I’m making a new thread following up on: Parallel autodiff v3

In that thread we designed and implemented a `reduce_sum`

function.

We designed a function `reduce_sum`

with signature:

```
real reduce_sum(F func, T[] sliced_arg, int grainsize, T1 arg1, T2 arg2, ...)
```

Where `func`

is a function with the signature:

```
real func(int start, int end, T[] sliced_arg, T1 arg1, T2 arg2, ...)
```

`reduce_sum`

implements the functionality defined by:

```
int N = size(sliced_arg);
real sum = func(1, N, sliced_arg, arg1, arg2, ...)
```

in parallel by assuming that the work done by func can be equivalently broken up into pieces:

```
int N = size(sliced_arg);
real sum = func(1, M, sliced_arg[1:M], arg1, arg2, ...) +
func(M + 1, N, sliced_arg[M + 1:N], arg1, arg2, ...)
```

where `1 <= M < N`

(and this can be repeated recursively).

There’s currently a math branch that implements this in C++: https://github.com/stan-dev/math/pull/1616

And a branch of stanc3 that handles the language bits (the linux binary is available here: https://github.com/stan-dev/stanc3/pull/451#issuecomment-584347523).

Edit: @rok_cesnovar made a branch of cmdstan that has the Linux binaries included: https://github.com/stan-dev/cmdstan/tree/parallel_reduce_sum (Parallel autodiff v4)

Alright and the actual thing I wanted to get to is that I think I have a model that has linear scaling by running stuff in parallel but with threading I only get a 2x speedup.

Here is an example model with data:

nbme1.stan (1.1 KB) nbme_small.data.R (2.6 MB)

You can run this model with:

```
./nbme1 sample data file=nbme_small.data.R
```

Here is a threaded version for use with the new Math branch and the new stanc3 compiler: nbme6.stan (1.7 KB)

You can run this model with:

```
STAN_NUM_THREADS=4 ./nbme6 sample data file=nbme_small.data.R
```

where STAN_NUM_THREADS sets the number of threads.

It takes about 18 seconds for the non-reduce_sum version of the model to run. It takes about 22 seconds for a single-threaded version of the reduce_sum version of the model to run.

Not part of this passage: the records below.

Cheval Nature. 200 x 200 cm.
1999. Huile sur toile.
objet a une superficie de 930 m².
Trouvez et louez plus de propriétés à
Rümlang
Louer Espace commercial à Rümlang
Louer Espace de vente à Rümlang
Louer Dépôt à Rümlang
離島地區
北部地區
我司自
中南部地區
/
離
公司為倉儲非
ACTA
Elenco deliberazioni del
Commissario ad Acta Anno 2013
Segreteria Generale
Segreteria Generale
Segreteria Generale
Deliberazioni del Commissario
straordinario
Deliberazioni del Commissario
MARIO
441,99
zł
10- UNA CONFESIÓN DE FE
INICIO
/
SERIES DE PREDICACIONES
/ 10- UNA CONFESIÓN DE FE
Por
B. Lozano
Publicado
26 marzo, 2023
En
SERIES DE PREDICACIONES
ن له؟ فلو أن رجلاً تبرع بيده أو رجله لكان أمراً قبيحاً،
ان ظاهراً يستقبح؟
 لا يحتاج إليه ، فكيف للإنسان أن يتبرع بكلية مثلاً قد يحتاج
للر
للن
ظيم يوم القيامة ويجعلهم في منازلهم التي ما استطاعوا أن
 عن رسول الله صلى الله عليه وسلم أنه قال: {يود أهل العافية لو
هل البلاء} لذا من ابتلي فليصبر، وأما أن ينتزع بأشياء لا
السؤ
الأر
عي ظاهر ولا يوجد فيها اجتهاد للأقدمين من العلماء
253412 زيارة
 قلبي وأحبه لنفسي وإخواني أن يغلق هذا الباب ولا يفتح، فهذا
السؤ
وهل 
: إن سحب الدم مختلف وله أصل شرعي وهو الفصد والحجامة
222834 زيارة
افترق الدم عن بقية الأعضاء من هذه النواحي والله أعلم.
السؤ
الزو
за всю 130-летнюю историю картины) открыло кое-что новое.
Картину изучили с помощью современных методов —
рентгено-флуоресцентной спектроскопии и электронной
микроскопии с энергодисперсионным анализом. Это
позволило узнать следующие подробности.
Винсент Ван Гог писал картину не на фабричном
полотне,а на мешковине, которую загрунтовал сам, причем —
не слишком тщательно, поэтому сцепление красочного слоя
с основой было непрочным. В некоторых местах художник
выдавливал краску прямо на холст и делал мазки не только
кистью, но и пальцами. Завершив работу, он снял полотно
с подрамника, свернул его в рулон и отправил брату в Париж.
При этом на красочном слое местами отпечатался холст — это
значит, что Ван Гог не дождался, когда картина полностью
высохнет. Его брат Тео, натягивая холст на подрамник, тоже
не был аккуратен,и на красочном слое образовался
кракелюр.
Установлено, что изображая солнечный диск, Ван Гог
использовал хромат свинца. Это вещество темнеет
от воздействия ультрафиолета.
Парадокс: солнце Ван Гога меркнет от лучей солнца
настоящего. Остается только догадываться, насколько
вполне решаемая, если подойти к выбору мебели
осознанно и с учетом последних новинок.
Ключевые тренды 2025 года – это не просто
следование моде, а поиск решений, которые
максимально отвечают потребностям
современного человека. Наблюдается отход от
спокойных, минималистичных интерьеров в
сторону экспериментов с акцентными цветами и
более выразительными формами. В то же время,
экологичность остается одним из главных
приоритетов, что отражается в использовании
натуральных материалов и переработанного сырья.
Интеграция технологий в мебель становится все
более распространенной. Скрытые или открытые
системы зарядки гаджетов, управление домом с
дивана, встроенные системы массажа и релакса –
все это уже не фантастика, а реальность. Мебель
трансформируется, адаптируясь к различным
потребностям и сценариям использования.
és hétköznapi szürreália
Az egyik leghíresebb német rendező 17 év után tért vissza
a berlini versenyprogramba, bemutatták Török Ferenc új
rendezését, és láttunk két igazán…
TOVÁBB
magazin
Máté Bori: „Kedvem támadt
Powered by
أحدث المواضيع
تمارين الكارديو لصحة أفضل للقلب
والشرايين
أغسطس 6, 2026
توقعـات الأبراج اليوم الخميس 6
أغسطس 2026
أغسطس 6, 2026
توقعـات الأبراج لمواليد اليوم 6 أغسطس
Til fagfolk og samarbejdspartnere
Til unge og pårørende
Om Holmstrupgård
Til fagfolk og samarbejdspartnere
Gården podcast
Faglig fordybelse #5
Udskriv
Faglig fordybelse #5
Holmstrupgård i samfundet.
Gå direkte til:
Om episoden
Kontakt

That doesn’t bother me so much, but the scaling for the threaded version seems quite bad.

With four threads it takes about 11 seconds for the reduce_sum model to run. So it would take 44 seconds or so for four chains. However, if I run four chains in parallel I get linear speedup! (they finish in 18~ seconds still).

You can compare against running four chains with a simple run script, copy paste this to something like run.sh:

```
./nbme1 sample data file=nbme_small.data.R output file=output1.csv
./nbme1 sample data file=nbme_small.data.R output file=output2.csv
./nbme1 sample data file=nbme_small.data.R output file=output3.csv
./nbme1 sample data file=nbme_small.data.R output file=output4.csv
```

And then do:

```
cat run.sh | parallel -j 4
```

To run four chains in parallel.

You can make this model harder or easier by editing the `N_subset`

variable in nbme_small.data.R. As I uploaded it, it only uses 2000 bits of data. You can push that up to 40000.